- What is expected
Your job here is to restate every record exactly, pictures excluded.

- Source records
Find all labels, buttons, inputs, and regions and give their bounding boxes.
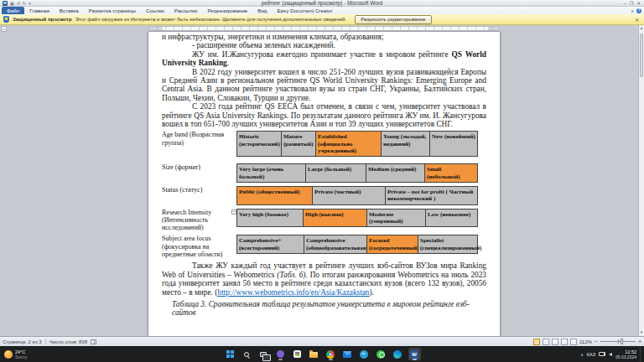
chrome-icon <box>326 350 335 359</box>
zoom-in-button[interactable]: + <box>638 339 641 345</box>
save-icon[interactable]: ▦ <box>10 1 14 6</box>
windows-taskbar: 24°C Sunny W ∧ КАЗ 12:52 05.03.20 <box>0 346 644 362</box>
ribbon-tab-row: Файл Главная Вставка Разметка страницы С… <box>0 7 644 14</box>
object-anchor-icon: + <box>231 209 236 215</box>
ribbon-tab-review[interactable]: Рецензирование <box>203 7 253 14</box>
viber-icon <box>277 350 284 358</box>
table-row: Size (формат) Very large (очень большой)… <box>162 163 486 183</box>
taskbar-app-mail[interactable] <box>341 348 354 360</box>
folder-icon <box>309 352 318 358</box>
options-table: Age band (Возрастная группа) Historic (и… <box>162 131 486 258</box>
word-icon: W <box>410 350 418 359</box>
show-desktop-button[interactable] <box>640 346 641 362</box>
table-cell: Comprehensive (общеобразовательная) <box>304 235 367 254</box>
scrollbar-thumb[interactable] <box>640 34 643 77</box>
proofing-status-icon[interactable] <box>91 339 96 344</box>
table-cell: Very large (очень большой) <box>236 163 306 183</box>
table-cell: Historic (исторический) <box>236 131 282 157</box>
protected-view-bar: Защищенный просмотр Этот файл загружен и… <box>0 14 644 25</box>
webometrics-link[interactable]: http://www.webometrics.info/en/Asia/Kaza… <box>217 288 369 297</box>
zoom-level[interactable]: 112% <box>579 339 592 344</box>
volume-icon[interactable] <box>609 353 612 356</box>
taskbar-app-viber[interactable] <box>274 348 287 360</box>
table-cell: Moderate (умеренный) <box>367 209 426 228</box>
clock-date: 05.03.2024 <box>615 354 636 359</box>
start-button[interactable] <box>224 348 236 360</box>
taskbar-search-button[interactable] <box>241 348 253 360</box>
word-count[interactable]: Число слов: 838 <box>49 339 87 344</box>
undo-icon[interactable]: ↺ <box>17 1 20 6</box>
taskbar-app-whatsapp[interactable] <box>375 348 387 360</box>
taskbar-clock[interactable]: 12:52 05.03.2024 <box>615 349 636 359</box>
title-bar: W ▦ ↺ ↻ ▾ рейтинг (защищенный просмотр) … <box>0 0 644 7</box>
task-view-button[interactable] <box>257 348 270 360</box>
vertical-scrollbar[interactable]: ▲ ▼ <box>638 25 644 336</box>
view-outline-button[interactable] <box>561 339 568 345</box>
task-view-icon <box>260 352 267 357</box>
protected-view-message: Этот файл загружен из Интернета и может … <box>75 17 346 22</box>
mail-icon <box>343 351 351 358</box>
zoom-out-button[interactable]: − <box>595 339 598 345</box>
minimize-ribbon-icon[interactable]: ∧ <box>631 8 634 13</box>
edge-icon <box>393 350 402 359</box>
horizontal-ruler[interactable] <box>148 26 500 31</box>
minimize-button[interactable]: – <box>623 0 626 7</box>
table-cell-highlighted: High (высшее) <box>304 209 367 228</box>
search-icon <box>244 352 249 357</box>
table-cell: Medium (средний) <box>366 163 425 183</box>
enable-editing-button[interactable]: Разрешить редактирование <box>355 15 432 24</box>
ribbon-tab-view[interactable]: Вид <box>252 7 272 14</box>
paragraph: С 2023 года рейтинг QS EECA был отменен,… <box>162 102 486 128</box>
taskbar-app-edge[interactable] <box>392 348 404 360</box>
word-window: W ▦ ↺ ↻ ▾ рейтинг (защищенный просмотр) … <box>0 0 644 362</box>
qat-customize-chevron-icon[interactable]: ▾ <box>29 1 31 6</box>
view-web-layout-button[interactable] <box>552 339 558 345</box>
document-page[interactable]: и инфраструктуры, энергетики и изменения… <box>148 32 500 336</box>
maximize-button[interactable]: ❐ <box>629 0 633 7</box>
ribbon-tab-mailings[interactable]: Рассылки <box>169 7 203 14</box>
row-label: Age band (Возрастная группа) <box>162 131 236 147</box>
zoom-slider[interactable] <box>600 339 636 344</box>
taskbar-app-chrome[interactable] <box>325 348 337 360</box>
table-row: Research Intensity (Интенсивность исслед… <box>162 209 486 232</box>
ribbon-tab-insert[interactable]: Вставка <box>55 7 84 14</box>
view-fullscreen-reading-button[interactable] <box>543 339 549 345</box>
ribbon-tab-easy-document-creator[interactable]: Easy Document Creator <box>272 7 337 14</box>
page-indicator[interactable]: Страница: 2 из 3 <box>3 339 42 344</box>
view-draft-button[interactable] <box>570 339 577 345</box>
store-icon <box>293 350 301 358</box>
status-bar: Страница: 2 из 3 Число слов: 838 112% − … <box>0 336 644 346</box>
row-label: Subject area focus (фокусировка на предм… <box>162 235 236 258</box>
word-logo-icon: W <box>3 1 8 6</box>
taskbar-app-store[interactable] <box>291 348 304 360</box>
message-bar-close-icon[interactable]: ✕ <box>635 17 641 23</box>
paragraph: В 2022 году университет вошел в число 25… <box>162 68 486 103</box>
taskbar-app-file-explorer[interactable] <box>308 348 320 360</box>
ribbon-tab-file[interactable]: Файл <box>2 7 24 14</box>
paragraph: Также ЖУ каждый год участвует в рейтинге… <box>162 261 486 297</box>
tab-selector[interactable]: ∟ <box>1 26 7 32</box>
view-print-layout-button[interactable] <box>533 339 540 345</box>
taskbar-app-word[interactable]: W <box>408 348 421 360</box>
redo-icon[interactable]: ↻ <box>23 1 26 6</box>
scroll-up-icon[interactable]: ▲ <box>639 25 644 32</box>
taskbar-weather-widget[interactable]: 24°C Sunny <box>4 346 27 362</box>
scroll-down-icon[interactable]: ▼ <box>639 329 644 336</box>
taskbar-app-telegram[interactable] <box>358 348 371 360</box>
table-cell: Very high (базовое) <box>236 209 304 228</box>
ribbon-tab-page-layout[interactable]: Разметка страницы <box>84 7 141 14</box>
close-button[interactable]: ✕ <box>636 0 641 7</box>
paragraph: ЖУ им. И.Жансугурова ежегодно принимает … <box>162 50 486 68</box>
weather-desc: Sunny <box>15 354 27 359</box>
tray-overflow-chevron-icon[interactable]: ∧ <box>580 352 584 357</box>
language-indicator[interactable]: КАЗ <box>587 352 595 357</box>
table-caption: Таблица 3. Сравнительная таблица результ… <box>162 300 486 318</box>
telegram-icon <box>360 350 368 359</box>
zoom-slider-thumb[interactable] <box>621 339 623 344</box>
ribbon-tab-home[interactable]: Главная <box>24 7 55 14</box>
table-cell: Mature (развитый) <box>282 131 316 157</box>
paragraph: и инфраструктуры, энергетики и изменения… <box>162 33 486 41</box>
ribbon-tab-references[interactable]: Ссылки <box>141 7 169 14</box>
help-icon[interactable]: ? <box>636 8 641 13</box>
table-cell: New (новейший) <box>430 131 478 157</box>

- Output of the task
Find all labels, buttons, inputs, and regions and give their bounding boxes.
chrome-icon <box>326 350 335 359</box>
zoom-in-button[interactable]: + <box>638 339 641 345</box>
save-icon[interactable]: ▦ <box>10 1 14 6</box>
windows-taskbar: 24°C Sunny W ∧ КАЗ 12:52 05.03.20 <box>0 346 644 362</box>
ribbon-tab-row: Файл Главная Вставка Разметка страницы С… <box>0 7 644 14</box>
object-anchor-icon: + <box>231 209 236 215</box>
ribbon-tab-review[interactable]: Рецензирование <box>203 7 253 14</box>
viber-icon <box>277 350 284 358</box>
table-row: Size (формат) Very large (очень большой)… <box>162 163 486 183</box>
taskbar-app-mail[interactable] <box>341 348 354 360</box>
folder-icon <box>309 352 318 358</box>
options-table: Age band (Возрастная группа) Historic (и… <box>162 131 486 258</box>
word-icon: W <box>410 350 418 359</box>
show-desktop-button[interactable] <box>640 346 641 362</box>
table-cell: Comprehensive (общеобразовательная) <box>304 235 367 254</box>
scrollbar-thumb[interactable] <box>640 34 643 77</box>
proofing-status-icon[interactable] <box>91 339 96 344</box>
table-cell: Very large (очень большой) <box>236 163 306 183</box>
table-cell: Historic (исторический) <box>236 131 282 157</box>
protected-view-bar: Защищенный просмотр Этот файл загружен и… <box>0 14 644 25</box>
webometrics-link[interactable]: http://www.webometrics.info/en/Asia/Kaza… <box>217 288 369 297</box>
zoom-level[interactable]: 112% <box>579 339 592 344</box>
volume-icon[interactable] <box>609 353 612 356</box>
taskbar-app-viber[interactable] <box>274 348 287 360</box>
table-cell: Moderate (умеренный) <box>367 209 426 228</box>
clock-date: 05.03.2024 <box>615 354 636 359</box>
start-button[interactable] <box>224 348 236 360</box>
taskbar-search-button[interactable] <box>241 348 253 360</box>
word-count[interactable]: Число слов: 838 <box>49 339 87 344</box>
undo-icon[interactable]: ↺ <box>17 1 20 6</box>
taskbar-app-whatsapp[interactable] <box>375 348 387 360</box>
taskbar-clock[interactable]: 12:52 05.03.2024 <box>615 349 636 359</box>
title-bar: W ▦ ↺ ↻ ▾ рейтинг (защищенный просмотр) … <box>0 0 644 7</box>
task-view-button[interactable] <box>257 348 270 360</box>
vertical-scrollbar[interactable]: ▲ ▼ <box>638 25 644 336</box>
view-outline-button[interactable] <box>561 339 568 345</box>
task-view-icon <box>260 352 267 357</box>
protected-view-message: Этот файл загружен из Интернета и может … <box>75 17 346 22</box>
mail-icon <box>343 351 351 358</box>
zoom-out-button[interactable]: − <box>595 339 598 345</box>
minimize-ribbon-icon[interactable]: ∧ <box>631 8 634 13</box>
edge-icon <box>393 350 402 359</box>
horizontal-ruler[interactable] <box>148 26 500 31</box>
minimize-button[interactable]: – <box>623 0 626 7</box>
table-cell-highlighted: High (высшее) <box>304 209 367 228</box>
search-icon <box>244 352 249 357</box>
table-cell: Medium (средний) <box>366 163 425 183</box>
enable-editing-button[interactable]: Разрешить редактирование <box>355 15 432 24</box>
ribbon-tab-view[interactable]: Вид <box>252 7 272 14</box>
paragraph: С 2023 года рейтинг QS EECA был отменен,… <box>162 102 486 128</box>
taskbar-app-edge[interactable] <box>392 348 404 360</box>
word-window: W ▦ ↺ ↻ ▾ рейтинг (защищенный просмотр) … <box>0 0 644 362</box>
qat-customize-chevron-icon[interactable]: ▾ <box>29 1 31 6</box>
view-web-layout-button[interactable] <box>552 339 558 345</box>
document-page[interactable]: и инфраструктуры, энергетики и изменения… <box>148 32 500 336</box>
maximize-button[interactable]: ❐ <box>629 0 633 7</box>
ribbon-tab-mailings[interactable]: Рассылки <box>169 7 203 14</box>
row-label: Age band (Возрастная группа) <box>162 131 236 147</box>
zoom-slider[interactable] <box>600 339 636 344</box>
taskbar-app-chrome[interactable] <box>325 348 337 360</box>
table-row: Research Intensity (Интенсивность исслед… <box>162 209 486 232</box>
ribbon-tab-insert[interactable]: Вставка <box>55 7 84 14</box>
view-fullscreen-reading-button[interactable] <box>543 339 549 345</box>
ribbon-tab-easy-document-creator[interactable]: Easy Document Creator <box>272 7 337 14</box>
page-indicator[interactable]: Страница: 2 из 3 <box>3 339 42 344</box>
view-draft-button[interactable] <box>570 339 577 345</box>
store-icon <box>293 350 301 358</box>
status-bar: Страница: 2 из 3 Число слов: 838 112% − … <box>0 336 644 346</box>
row-label: Subject area focus (фокусировка на предм… <box>162 235 236 258</box>
word-logo-icon: W <box>3 1 8 6</box>
taskbar-app-store[interactable] <box>291 348 304 360</box>
message-bar-close-icon[interactable]: ✕ <box>635 17 641 23</box>
paragraph: В 2022 году университет вошел в число 25… <box>162 68 486 103</box>
taskbar-app-file-explorer[interactable] <box>308 348 320 360</box>
ribbon-tab-file[interactable]: Файл <box>2 7 24 14</box>
paragraph: Также ЖУ каждый год участвует в рейтинге… <box>162 261 486 297</box>
tab-selector[interactable]: ∟ <box>1 26 7 32</box>
view-print-layout-button[interactable] <box>533 339 540 345</box>
taskbar-app-word[interactable]: W <box>408 348 421 360</box>
redo-icon[interactable]: ↻ <box>23 1 26 6</box>
scroll-up-icon[interactable]: ▲ <box>639 25 644 32</box>
taskbar-weather-widget[interactable]: 24°C Sunny <box>4 346 27 362</box>
scroll-down-icon[interactable]: ▼ <box>639 329 644 336</box>
taskbar-app-telegram[interactable] <box>358 348 371 360</box>
table-cell: Very high (базовое) <box>236 209 304 228</box>
ribbon-tab-page-layout[interactable]: Разметка страницы <box>84 7 141 14</box>
close-button[interactable]: ✕ <box>636 0 641 7</box>
paragraph: ЖУ им. И.Жансугурова ежегодно принимает … <box>162 50 486 68</box>
weather-desc: Sunny <box>15 354 27 359</box>
tray-overflow-chevron-icon[interactable]: ∧ <box>580 352 584 357</box>
language-indicator[interactable]: КАЗ <box>587 352 595 357</box>
table-caption: Таблица 3. Сравнительная таблица результ… <box>162 300 486 318</box>
telegram-icon <box>360 350 368 359</box>
zoom-slider-thumb[interactable] <box>621 339 623 344</box>
ribbon-tab-home[interactable]: Главная <box>24 7 55 14</box>
table-cell: Mature (развитый) <box>282 131 316 157</box>
paragraph: и инфраструктуры, энергетики и изменения… <box>162 33 486 41</box>
ribbon-tab-references[interactable]: Ссылки <box>141 7 169 14</box>
help-icon[interactable]: ? <box>636 8 641 13</box>
table-cell: New (новейший) <box>430 131 478 157</box>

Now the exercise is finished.